I leader europei infatti hanno negato più volte che la Grecia sia insolvente, cosa che invece dovrebbe essere chiara, e non sono sembrati pronti e uniti nel sostenere le iniziali, arginabili difficoltà di economie molto, molto maggiori come la Spagna e l’Italia. Gli investitori hanno semplicemente proiettato questa reazione incerta nel futuro, e la disponibilità a finanziare il debito pubblico spagnolo e italiano è calata. L’Europa deve quindi distinguere tra casi come quello della Grecia e casi come quello dell’Italia, e nel secondo caso deve promettere sostegno prolungato e adeguato alle esigenze.
Dall’euro non si esce
L’editoriale torna poi sulla questione di un’eventuale uscita dall’euro, di cui si è parlato spesso in questi giorni. Eliminare un paese “debole” come la Grecia dalla moneta unica vorrebbe dire, secondo l’Economist dare un altro colpo durissimo alla sua economia. Ma anche un paese “forte” come la Germania potrebbe valutare un’uscita dall’euro. Qualcuno in Germania inizia anche a parlarne: ad esempio Hans-Olaf Henkel, ex segretario della Confindustria tedesca, che ha proposto che la Germania esca dall’euro insieme all’Olanda, all’Austria e alla Finlandia.
Neppure questa opzione è conveniente, dice il quotidiano britannico.
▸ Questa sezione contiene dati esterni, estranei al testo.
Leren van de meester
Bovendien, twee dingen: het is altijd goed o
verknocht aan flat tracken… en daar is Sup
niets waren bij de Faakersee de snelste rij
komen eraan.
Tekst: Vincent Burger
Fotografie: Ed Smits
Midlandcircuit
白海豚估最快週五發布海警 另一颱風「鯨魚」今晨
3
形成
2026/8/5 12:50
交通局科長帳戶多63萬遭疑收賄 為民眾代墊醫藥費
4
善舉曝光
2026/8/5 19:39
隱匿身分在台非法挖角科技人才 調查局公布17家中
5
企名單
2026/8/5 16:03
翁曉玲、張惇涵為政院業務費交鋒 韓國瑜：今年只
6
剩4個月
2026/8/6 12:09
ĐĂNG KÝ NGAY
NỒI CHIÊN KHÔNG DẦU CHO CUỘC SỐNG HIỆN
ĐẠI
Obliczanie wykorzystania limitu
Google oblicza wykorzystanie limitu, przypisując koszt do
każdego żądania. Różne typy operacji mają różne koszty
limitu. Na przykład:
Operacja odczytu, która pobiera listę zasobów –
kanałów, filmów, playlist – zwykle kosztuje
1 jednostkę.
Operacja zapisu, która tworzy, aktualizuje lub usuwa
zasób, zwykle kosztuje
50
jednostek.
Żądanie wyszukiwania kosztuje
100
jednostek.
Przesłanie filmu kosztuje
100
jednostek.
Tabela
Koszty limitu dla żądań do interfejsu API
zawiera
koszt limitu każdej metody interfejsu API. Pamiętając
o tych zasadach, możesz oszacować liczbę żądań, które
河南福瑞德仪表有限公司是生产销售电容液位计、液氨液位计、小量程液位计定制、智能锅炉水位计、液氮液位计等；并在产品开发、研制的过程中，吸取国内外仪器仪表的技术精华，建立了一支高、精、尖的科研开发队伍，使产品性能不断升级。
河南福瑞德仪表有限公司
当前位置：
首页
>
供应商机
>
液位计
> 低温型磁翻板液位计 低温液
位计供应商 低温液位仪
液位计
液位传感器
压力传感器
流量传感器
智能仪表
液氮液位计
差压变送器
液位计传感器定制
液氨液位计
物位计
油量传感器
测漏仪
La Germania dovrebbe adottare un “nuovo marco” che, vista la solidità della sua economia, avrebbe un valore molto alto: questo avrebbe un effetto negativo sulle esportazioni, voce importantissima per l’economia tedesca, dato che le merci prodotte in Germania sarebbero molto meno convenienti di adesso per gli acquirenti stranieri. Il valore degli investimenti delle banche tedesche in altri paesi dall’economia più debole diminuirebbe, soffrendo nel cambio con la nuova moneta.
Uno studio recente della banca svizzera UBS ha stimato che il costo di uscita dall’euro sarebbe enormemente alto per qualsiasi paese. La Germania perderebbe una percentuale di prodotto interno lordo del 20-25% nel primo anno dopo l’uscita, e poi il costo si andrebbe più o meno dimezzando di anno in anno. La Grecia, invece, perderebbe il 40-50% del PIL nel primo anno, e poi ancora il 15% per qualche anno successivo.